Atteindre les objectifs de l’entreprise tout en répondant aux besoins de chacun, tel est votre challenge de manager. Il vous appartient d’adapter vos méthodes et votre degré d’intervention au profil de chacun. Directif, persuasif, participatif ou délégatif, 4 styles de management à votre disposition pour gérer votre équipe avec succès et favoriser l’épanouissement de chacun et la réussite collective.

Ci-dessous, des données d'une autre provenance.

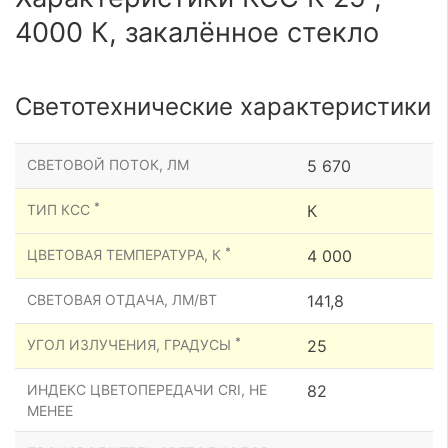
4000 К, закалённое стекло
Светотехнические характеристики
СВЕТОВОЙ ПОТОК, ЛМ
5 670
*
ТИП КСС
К
*
ЦВЕТОВАЯ ТЕМПЕРАТУРА, К
4 000
СВЕТОВАЯ ОТДАЧА, ЛМ/ВТ
141,8
*
УГОЛ ИЗЛУЧЕНИЯ, ГРАДУСЫ
25
ИНДЕКС ЦВЕТОПЕРЕДАЧИ CRI, НЕ
82
МЕНЕЕ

Le management directif, pour le moins expérimenté

Dans une équipe, chacun a son rôle à jouer et une mission à réaliser, mais tous ne sont pas au même niveau d’apprentissage et ne peuvent pas être managés de la même manière. Dans ce contexte, le management directif s’applique généralement au nouvel arrivant ou jeune collaborateur, pas encore autonome ou insuffisamment expérimenté. Un management axé sur l’écoute et une disponibilité accrue, mais aussi sur un contrôle plus poussé (fréquence des reporting, débrief en tête à tête, mise en place d’un planning très précis…).

Ne pas hésiter à valoriser ses résultats et le pousser à l’autonomie ! Ce type de management est également appliqué en temps de crise, lorsqu’il faut agir vite et que vous devez attribuer à chacun un rôle précis à jouer dans la stratégie mise en place.
Plus ou moins basé sur la peur et la soumission, avec des décisions qui viennent d’en haut, une communication minimum, et la menace de sanctions.
Les plus : il donne des résultats rapides, adapté aux situations d’urgence.
Les moins : motivation et créativité sont bridées, un risque de conflits  relationnels et de dérive vers l’autoritarisme.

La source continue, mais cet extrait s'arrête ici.